Gellert Grindelwald had adjusted to a lot of things with the help of Albus Dumbledore. Some of them had been far more appropriate than others. Life in Godric's Hollow had not been one of them. The fact that he had never even tried to grant that particular wish was rather low on the list of things Albus felt guilty about. Albus doubted that Gellert would have been able to adjust to Godric's Hollow if they'd stayed there together for a thousand years. Albus couldn't blame him. He'd never adjusted to it either.

"...He's right out here, in the garden..."

Albus smiled, because it was funny, if it wasn't sick. He'd found his own personal tempter in a garden, and he'd eaten the forbidden fruit with a glad heart. Albus seemed to remember Gellert eating an apple, too, but he was not ignoring the possibility that his aging mind had thrown that in later because it added to the imagery.

"...I'll just leave you two alone..."

That had been a bad idea. It was so much harder to drown in the sparkling blue oceans of a young man's eyes when his great-aunt was near. It was harder to become so enamored with the sound of someone's voice that you didn't care what they were saying as long as they were saying it to you if it was occasionally interrupted by the harsh voice of an old woman. It was harder to fall so madly in love with someone's smile that you'd tell them anything—and you'd mean it, too, if that was what they wanted—just so that it would be directed at you when you had to look away from them occasionally to speak with a third party.

A great deal of the trouble that Albus Dumbledore and Gellert Grindelwald had gotten into would have been impossible if only, for once in his life, someone hadn't blindly trusted him to be an adult.

"Hello. My name is Gellert Grindelwald..."

It had all come crashing down so quickly Albus had gotten emotional whip-lash. In one instant, he'd lost his sister, his brother, and his best friend. Thousands of little choices had finally created a monster, and Albus Dumbledore hadn't been the same since.

"...You must be Albus..."

But it was for exactly that reason that Albus could not unreservedly say that he would take it all back. Lives could have been saved, certainly, but Albus was not so short-sighted that he hadn't considered that even more lives might have been lost.

"...My aunt has told me so much about you..."

It was an interesting thought, though. How might things have changed if he'd read the last page first? If he'd had the good sense to hold Gellert at arms-length—or, better yet, not hold him at all—and instead confide in his friend from school about his troubles?

Would his sister still be alive? She might have lived to a ripe old age. She might have gotten better, too. Medicine was always advancing...

Would his brother still be willing to call himself such? The Dumbledore brothers had never had a particularly nasty sibling rivalry. They might have made a wonderful pair.

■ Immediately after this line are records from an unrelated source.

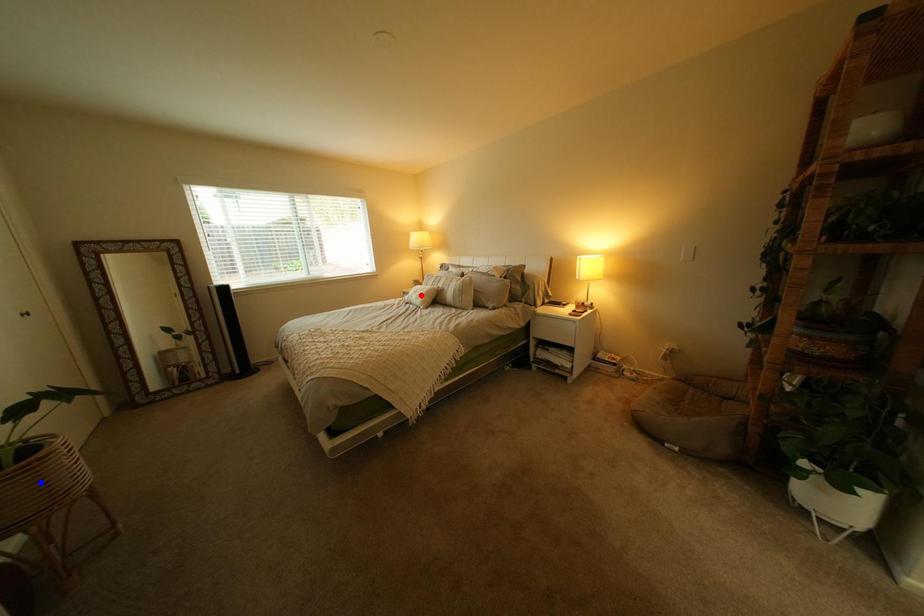 Question: Which of the two points in the image is closer to the camera?

Choices:
 (A) Blue point is closer.
 (B) Red point is closer.

Answer: (A) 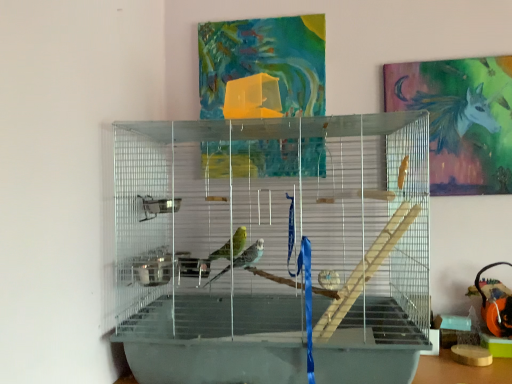 Question: From the image's perspective, would you say metallic unicorn at upper right is positioned over clear plastic birdcage at center?

Choices:
 (A) yes
 (B) no

Answer: (A)

Question: Does metallic unicorn at upper right have a lesser height compared to clear plastic birdcage at center?

Choices:
 (A) yes
 (B) no

Answer: (A)

Question: Is metallic unicorn at upper right aimed at clear plastic birdcage at center?

Choices:
 (A) yes
 (B) no

Answer: (B)

Question: Is clear plastic birdcage at center surrounded by metallic unicorn at upper right?

Choices:
 (A) no
 (B) yes

Answer: (A)

Question: Is metallic unicorn at upper right closer to camera compared to clear plastic birdcage at center?

Choices:
 (A) yes
 (B) no

Answer: (B)

Question: Can you confirm if metallic unicorn at upper right is thinner than clear plastic birdcage at center?

Choices:
 (A) no
 (B) yes

Answer: (B)

Question: Is clear plastic birdcage at center thinner than metallic unicorn at upper right?

Choices:
 (A) no
 (B) yes

Answer: (A)

Question: Can you confirm if clear plastic birdcage at center is shorter than metallic unicorn at upper right?

Choices:
 (A) yes
 (B) no

Answer: (B)

Question: Can you confirm if clear plastic birdcage at center is wider than metallic unicorn at upper right?

Choices:
 (A) yes
 (B) no

Answer: (A)

Question: Is clear plastic birdcage at center bigger than metallic unicorn at upper right?

Choices:
 (A) no
 (B) yes

Answer: (B)

Question: Is clear plastic birdcage at center smaller than metallic unicorn at upper right?

Choices:
 (A) no
 (B) yes

Answer: (A)

Question: Is clear plastic birdcage at center further to camera compared to metallic unicorn at upper right?

Choices:
 (A) no
 (B) yes

Answer: (A)

Question: Relative to clear plastic birdcage at center, is metallic unicorn at upper right in front or behind?

Choices:
 (A) front
 (B) behind

Answer: (B) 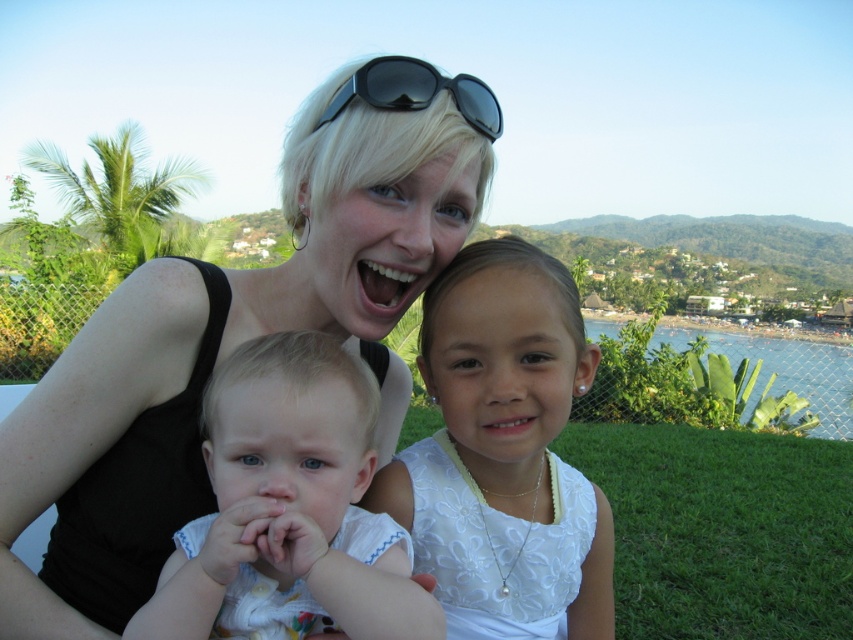 You are planning to take a photo of the white lace dress at center and the green grass at lower right. The camera you have can focus on objects within a 12 feet range. Will both objects be in focus?

The white lace dress at center is 13.20 feet away from the green grass at lower right. Since the camera can only focus within 12 feet, the distance between them exceeds the focus range. Therefore, both objects cannot be in focus simultaneously.

You are a photographer trying to capture the perfect shot of the light blue fabric baby at center and the black plastic sunglasses at upper center. To ensure both are in frame, you need to know their relative positions. Which object is located to the left of the other?

The light blue fabric baby at center is positioned on the left side of black plastic sunglasses at upper center, so the baby is to the left of the sunglasses.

Would Albus have met someone and settled down? Men could do that these days. Not all of the students' parents would like it, but people would deal with it. During Albus' first few years on the Hogwarts staff, he'd never been able to shake the feeling that the Ancient Runes instructor liked him as a bit more than a friend. If he'd trusted himself to find out for sure... Who knew?

"...It's an extreme pleasure to meet you..."

Well, he would never know, at least. Admitting that was the final and most painful part of the emotional flogging. He would never know.